Curriculum as Narrative and Community


While reading the ten assigned stories in my “New Teacher Book,” I was continuously reminded of one word. That word is Acceptance. Even though each story has a diverse plot and problems, the underlying message is that people should be accepted for who they are. I find this message to be especially prevalent in stories such as “The Brown Kids Can’t Be In Our Club,” “Framing the Family Tree,” and “Heather’s Moms Got Married.” In all of these stories, students are faced with situations that cause them to be outside of the supposed norm. Whether their situations are based on skin color, family life, or sexual orientation of parents, it would be common for these students to become the victims of racism, judgment, or discrimination. However, good teachers know and understand that these differences are not what form the individuals. While these differences might contribute to their individual personalities, they are not the only things. These students deserve to have their differences accepted, and it is up to the teacher to realize and teach others that we are all made and shaped by an assortment of traits and experiences.

My views on the importance of acceptance are what inspired my visual representation. People should be treated equally regardless of race, religion, gender, or sexual orientation. Celebration of individuality is crucial when teaching, as long as students are not treated any lesser based on their individuality.
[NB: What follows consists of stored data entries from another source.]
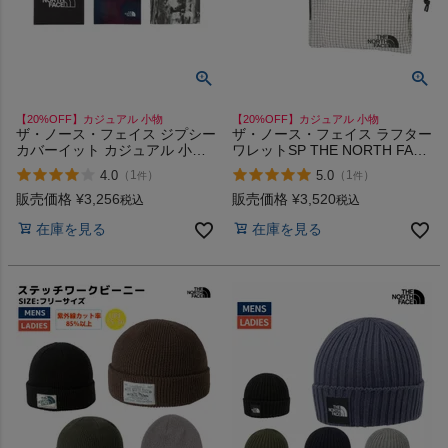
【20%OFF】カジュアル 小物
【20%OFF】カジュアル 小物
ザ・ノース・フェイス ジプシー
ザ・ノース・フェイス ラフター
カバーイット カジュアル 小物
ワレットSP THE NORTH FACE
ヘッドバンド リストバンド UV
RAFTER WALLET S K TI
4.0
5.0
（
1
）
（
1
）
件
件
カット THE NORTH FACE
販売価格
¥
3,256
販売価格
¥
3,520
税込
税込
在庫を見る
在庫を見る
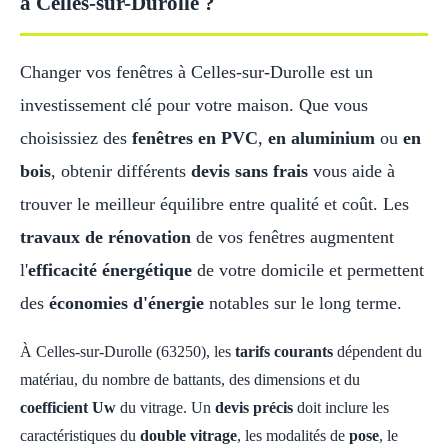
à Celles-sur-Durolle ?
Changer vos fenêtres à Celles-sur-Durolle est un
investissement clé pour votre maison. Que vous
choisissiez des
fenêtres en PVC
,
en aluminium
ou
en
bois
, obtenir différents
devis sans frais
vous aide à
trouver le meilleur équilibre entre qualité et coût. Les
travaux de rénovation
de vos fenêtres augmentent
l'
efficacité énergétique
de votre domicile et permettent
des
économies d'énergie
notables sur le long terme.
À Celles-sur-Durolle (63250), les
tarifs courants
dépendent du
matériau, du nombre de battants, des dimensions et du
coefficient Uw
du vitrage. Un
devis précis
doit inclure les
caractéristiques du
double vitrage
, les modalités de
pose
, le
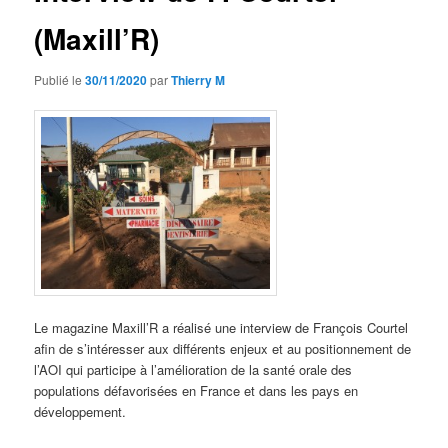
(Maxill’R)
Publié le
30/11/2020
par
Thierry M
Le magazine Maxill’R a réalisé une interview de François Courtel
afin de s’intéresser aux différents enjeux et au positionnement de
l’AOI qui participe à l’amélioration de la santé orale des
populations défavorisées en France et dans les pays en
développement.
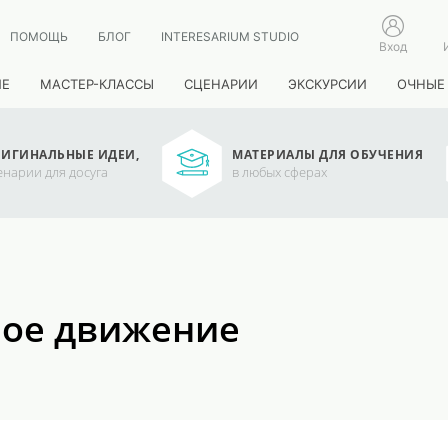
ПОМОЩЬ
БЛОГ
INTERESARIUM STUDIO
Вход
ИЕ
МАСТЕР-КЛАССЫ
СЦЕНАРИИ
ЭКСКУРСИИ
ОЧНЫЕ
ИГИНАЛЬНЫЕ ИДЕИ,
МАТЕРИАЛЫ ДЛЯ ОБУЧЕНИЯ
енарии для досуга
в любых сферах
ное движение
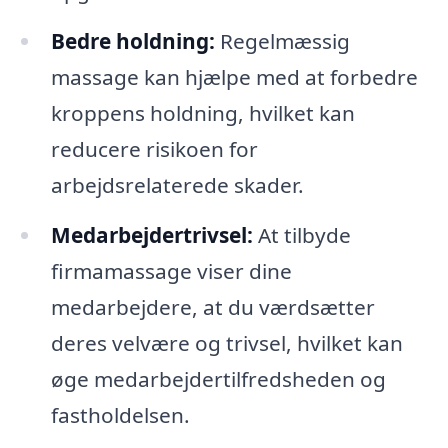
Bedre holdning:
Regelmæssig
massage kan hjælpe med at forbedre
kroppens holdning, hvilket kan
reducere risikoen for
arbejdsrelaterede skader.
Medarbejdertrivsel:
At tilbyde
firmamassage viser dine
medarbejdere, at du værdsætter
deres velvære og trivsel, hvilket kan
øge medarbejdertilfredsheden og
fastholdelsen.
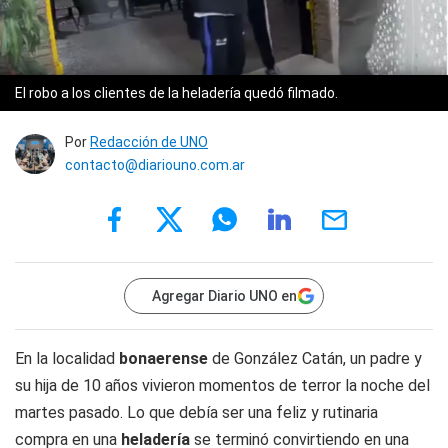
El robo a los clientes de la heladería quedó filmado.
Por
Redacción de UNO
contacto@diariouno.com.ar
Agregar Diario UNO en
En la localidad
bonaerense
de González Catán, un padre y
su hija de 10 años vivieron momentos de terror la noche del
martes pasado. Lo que debía ser una feliz y rutinaria
compra en una
heladería
se terminó convirtiendo en una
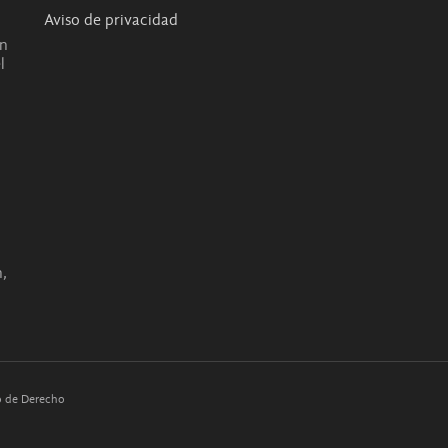
Aviso de privacidad
en
l
o
,
co de Derecho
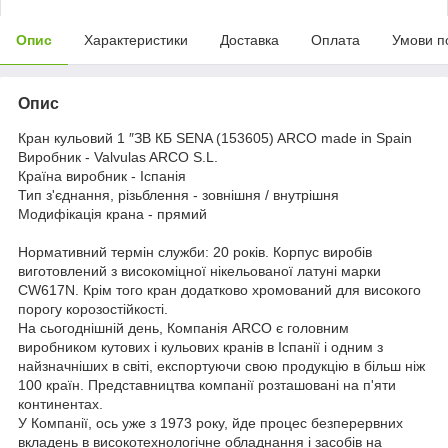
Опис
Характеристики
Доставка
Оплата
Умови п
Опис
Кран кульовий 1 ″ЗВ КБ SENA (153605) ARCO made in Spain
Виробник - Valvulas ARCO S.L.
Країна виробник - Іспанія
Тип з'єднання, різьблення - зовнішня / внутрішня
Модифікація крана - прямий
Нормативний термін служби: 20 років. Корпус виробів
виготовлений з високоміцної нікельованої латуні марки
CW617N. Крім того кран додатково хромований для високого
порогу корозостійкості.
На сьогоднішній день, Компанія ARCO є головним
виробником кутових і кульових кранів в Іспанії і одним з
найзначніших в світі, експортуючи свою продукцію в більш ніж
100 країн. Представництва компанії розташовані на п'яти
континентах.
У Компанії, ось уже з 1973 року, йде процес безперервних
вкладень в високотехнологічне обладнання і засобів на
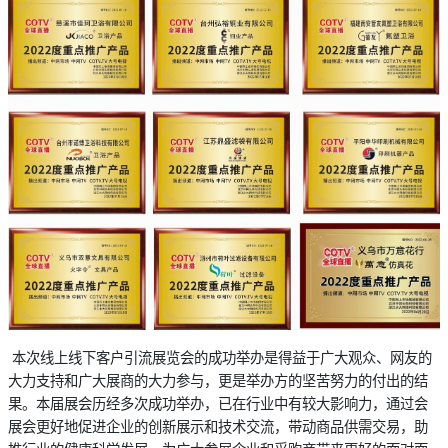
本次线上线下客户引流展览会的成功举办是得益于广大观众、网友的
大力支持和广大展商的大力参与，更是举办方的坚苦努力的付出的结
果。本届展会历经多次成功举办，已在行业中有较大影响力，通过会
展会更好地促进企业的创新展示和技术交流，带动商品供需交易，助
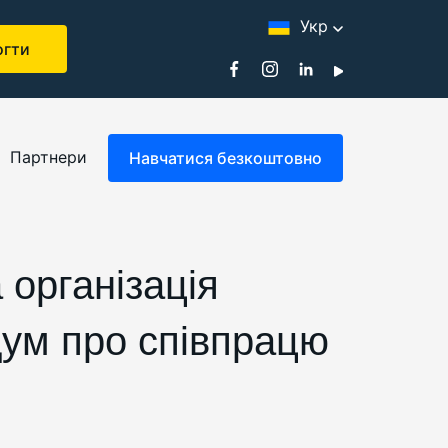
Укр
гти
Партнери
Навчатися безкоштовно
 організація
дум про співпрацю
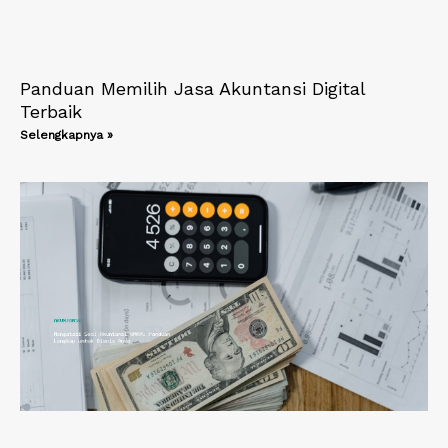
Panduan Memilih Jasa Akuntansi Digital
Terbaik
Selengkapnya »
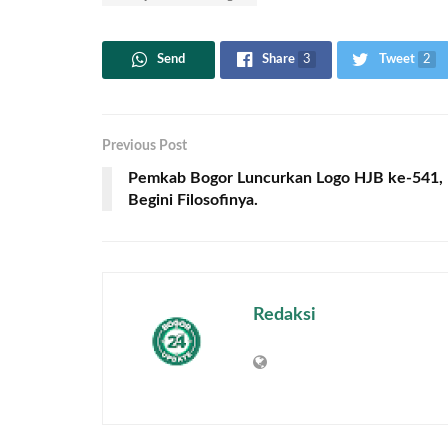
Send
Share
3
Tweet
2
Previous Post
Pemkab Bogor Luncurkan Logo HJB ke-541,
Begini Filosofinya.
Redaksi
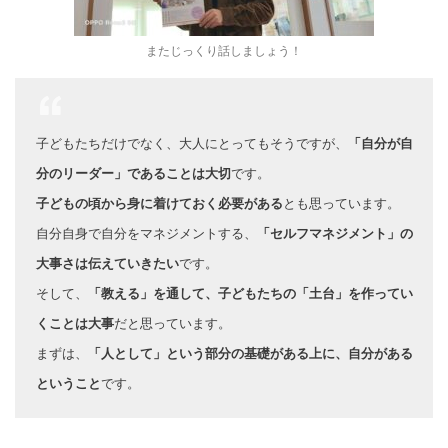
またじっくり話しましょう！
子どもたちだけでなく、大人にとってもそうですが、
「自分が自
分のリーダー」であることは大切
です。
子どもの頃から身に着けておく必要がある
とも思っています。
自分自身で自分をマネジメントする、
「セルフマネジメント」の
大事さは伝えていきたい
です。
そして、
「教える」を通して、子どもたちの「土台」を作ってい
くことは大事
だと思っています。
まずは、
「人として」という部分の基礎がある上に、自分がある
ということ
です。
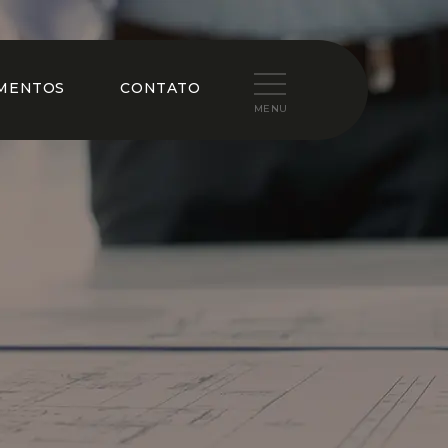
MENTOS
CONTATO
MENU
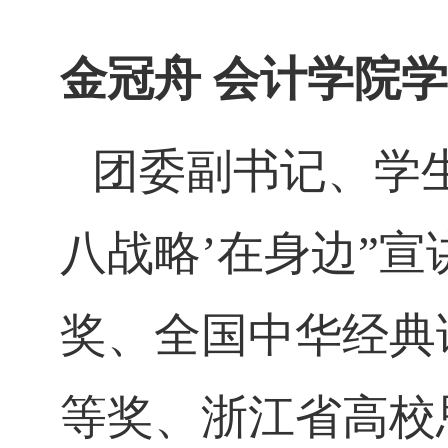
金冠舟
会计学院学
团委副书记、学
八战略
’
在身边
”
宣
奖、全国中华经典
等奖、浙江省高校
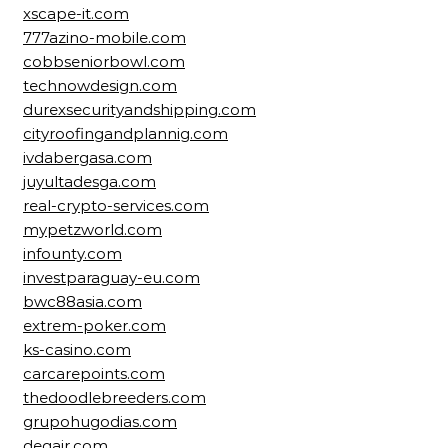
xscape-it.com
777azino-mobile.com
cobbseniorbowl.com
technowdesign.com
durexsecurityandshipping.com
cityroofingandplannig.com
ivdabergasa.com
juyultadesga.com
real-crypto-services.com
mypetzworld.com
infounty.com
investparaguay-eu.com
bwc88asia.com
extrem-poker.com
ks-casino.com
carcarepoints.com
thedoodlebreeders.com
grupohugodias.com
deqair.com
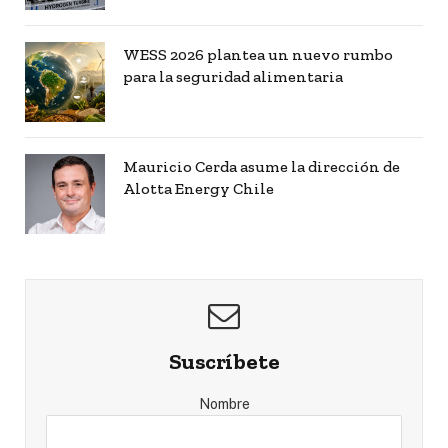
WESS 2026 plantea un nuevo rumbo
para la seguridad alimentaria
Mauricio Cerda asume la dirección de
Alotta Energy Chile
Suscríbete
Nombre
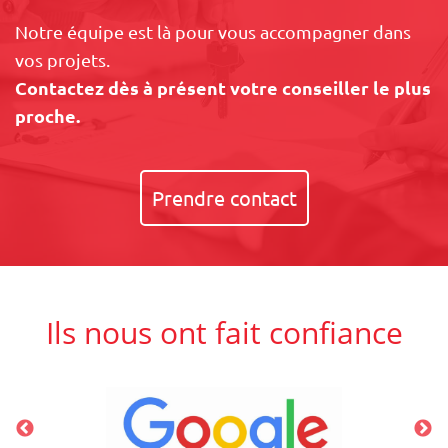
Notre équipe est là pour vous accompagner dans
vos projets.
Contactez dès à présent votre conseiller le plus
proche.
Prendre contact
Ils nous ont fait confiance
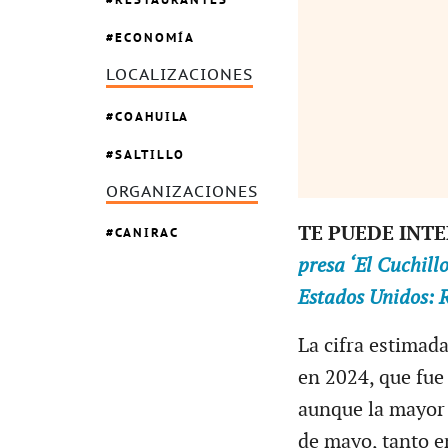
ECONOMÍA
LOCALIZACIONES
COAHUILA
SALTILLO
ORGANIZACIONES
TE PUEDE INT
CANIRAC
presa ‘El Cuchill
Estados Unidos: 
La cifra estimad
en 2024, que fue
aunque la mayor 
de mayo, tanto e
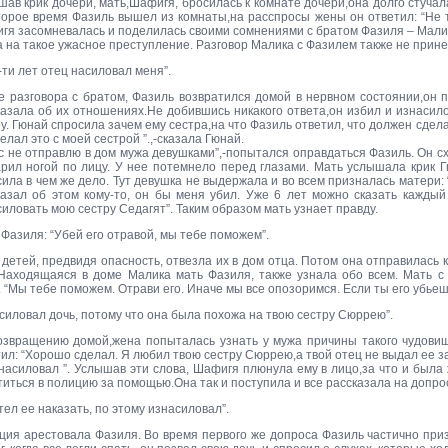
ав крик дочери, мать,Шафигя, бросилась к комнате дочери,она долго стучала
торое время Фазиль вышел из комнаты,на расспросы жены он ответил: “Не 
гя засомневалась и поделилась своими сомнениями с братом Фазиля – Малик
 на такое ужасное преступление. Разговор Малика с Фазилем также не прине
-ти лет отец насиловал меня”.
е разговора с братом, Фазиль возвратился домой в нервном состоянии,он п
казала об их отношениях.Не добившись никакого ответа,он избил и изнасило
у. Гюнай спросила зачем ему сестра,на что Фазиль ответил, что должен сдела
елал это с моей сестрой ”.,-сказала Гюнай.
ас не отправлю в дом мужа девушками”,-попытался оправдаться Фазиль. Он сх
арил ногой по лицу. У нее потемнело перед глазами. Мать услышала крик Г
ила в чем же дело. Тут девушка не выдержала и во всем призналась матери: 
казал об этом кому-то, он бы меня убил. Уже 6 лет можно сказать каждый
иловать мою сестру Седагят”. Таким образом мать узнает правду.
Фазиля: “Убей его отравой, мы тебе поможем”.
детей, предвидя опасность, отвезла их в дом отца. Потом она отправилась 
 Находящаяся в доме Малика мать Фазиля, также узнала обо всем. Мать с
 “Мы тебе поможем. Отрави его. Иначе мы все опозоримся. Если ты его убьешь
силовал дочь, потому что она была похожа на твою сестру Сюррею”.
озвращению домой,жена попыталась узнать у мужа причины такого чудовищ
ил: “Хорошо сделал. Я любил твою сестру Сюррею,а твой отец не выдал ее з
 насиловал ”. Услышав эти слова, Шафигя плюнула ему в лицо,за что и была
иться в полицию за помощью.Она так и поступила и все рассказала на допро
тел ее наказать, по этому изнасиловал”.
ция арестовала Фазиля. Во время первого же допроса Фазиль частично приз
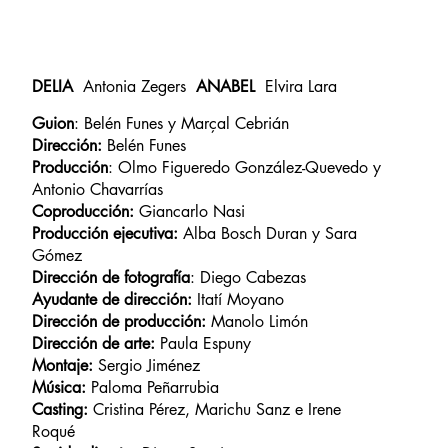
DELIA
Antonia Zegers
ANABEL
Elvira Lara
Guion
: Belén Funes y Marçal Cebrián
Dirección:
Belén Funes
Producción
: Olmo Figueredo González-Quevedo y
Antonio Chavarrías
Coproducción:
Giancarlo Nasi
Producción ejecutiva:
Alba Bosch Duran y Sara
Gómez
Dirección de fotografía
: Diego Cabezas
Ayudante de dirección:
Itatí Moyano
Dirección de producción:
Manolo Limón
Dirección de arte:
Paula Espuny
Montaje:
Sergio Jiménez
Música:
Paloma Peñarrubia
Casting:
Cristina Pérez, Marichu Sanz e Irene
Roqué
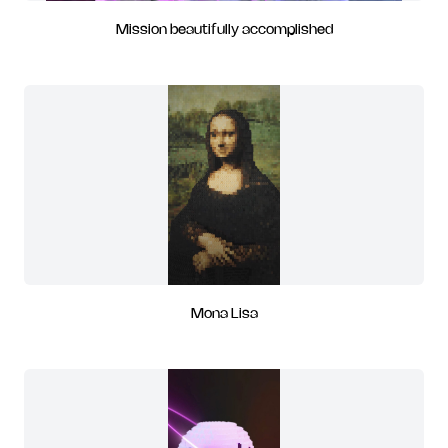
Mission beautifully accomplished
Mona Lisa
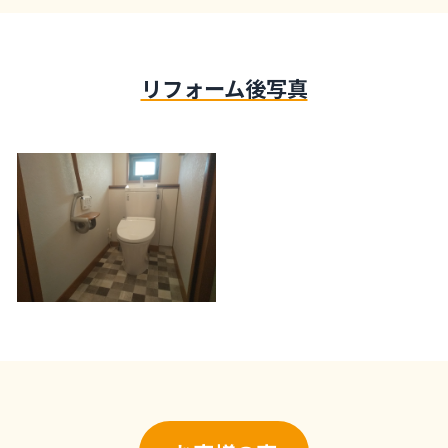
リフォーム後写真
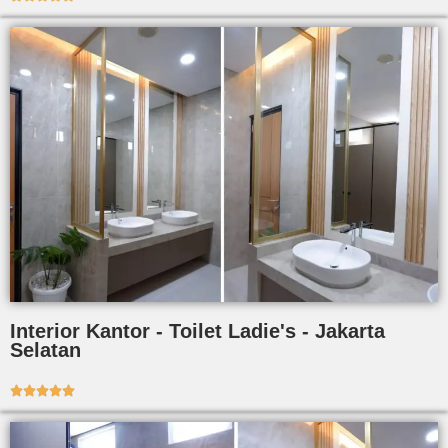
Interior Kantor - Toilet Ladie's - Jakarta
Selatan





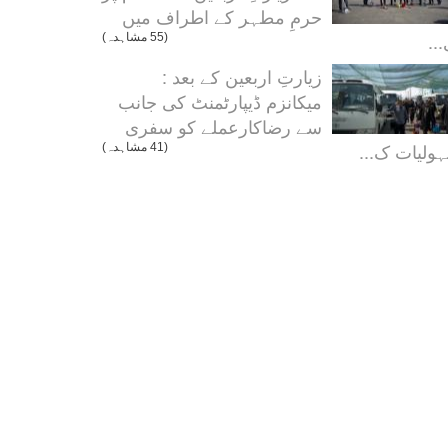
حرمِ مطہر کے اطراف میں
..
(55 مشاہدہ)
زیارتِ اربعین کے بعد :
میکانزم ڈیپارٹمنٹ کی جانب
سے رضاکارعملے کو سفری
ولیات ک...
(41 مشاہدہ)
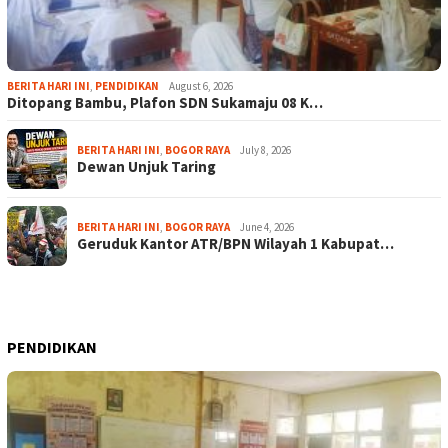
BERITA HARI INI
,
PENDIDIKAN
August 6, 2026
Ditopang Bambu, Plafon SDN Sukamaju 08 K…
BERITA HARI INI
,
BOGOR RAYA
July 8, 2026
Dewan Unjuk Taring
BERITA HARI INI
,
BOGOR RAYA
June 4, 2026
Geruduk Kantor ATR/BPN Wilayah 1 Kabupat…
PENDIDIKAN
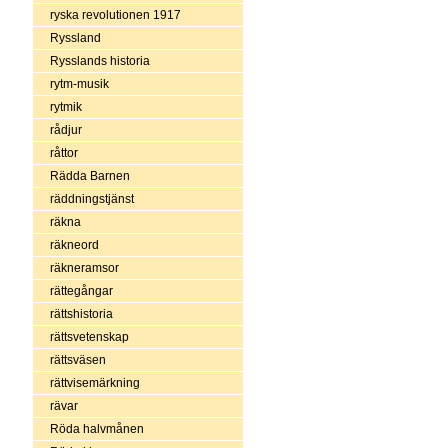
ryska revolutionen 1917
Ryssland
Rysslands historia
rytm-musik
rytmik
rådjur
råttor
Rädda Barnen
räddningstjänst
räkna
räkneord
räkneramsor
rättegångar
rättshistoria
rättsvetenskap
rättsväsen
rättvisemärkning
rävar
Röda halvmånen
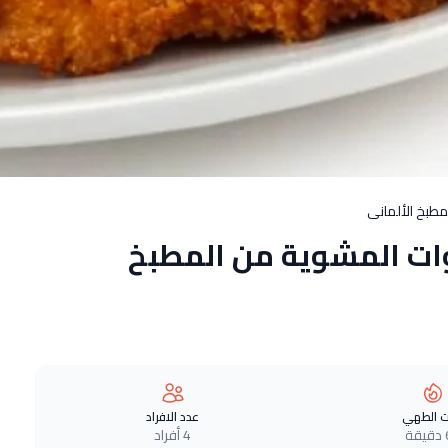
مطبخ الألمانى
وات المشوية من المطبخ
 الطهي
عدد الافراد
ة
4 أفراد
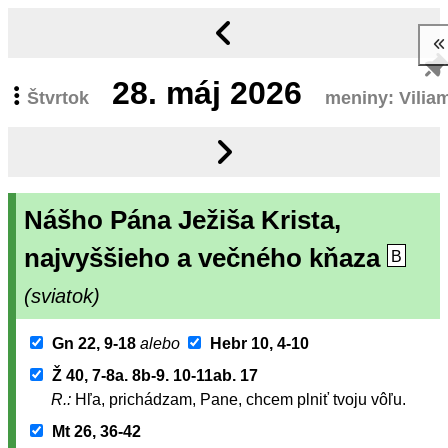
28.
máj 2026
Štvrtok
meniny: Vilia
Nášho Pána Ježiša Krista,
najvyššieho a večného kňaza
B
(sviatok)
Gn 22, 9-18
alebo
Hebr 10, 4-10
Ž 40, 7-8a. 8b-9. 10-11ab. 17
R.:
Hľa, prichádzam, Pane, chcem plniť tvoju vôľu.
Mt 26, 36-42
This visual representation exemplifies the importance of seeing someone as a whole person made up of an unlimited number of components, rather than just judging based on one component of his or her make up.


One thought on “Curriculum as Narrative and Community

  1. Julie Machnaik (@jmachnaik) says:

    Acceptance…powerful one word to describe the underlying messages in the stories shared. Children are not born with hatred…they learn it! Your attitude focuses on accepting differences goes even beyond that as I think you will celebrate differences and sameness. All individuals deserve to not be judged, marginalized or to feel they are lesser than. All children have the right to learn in a safe, equitable learning environment where they belong and are valued. Your visual will always remind you of the many complexities of identity.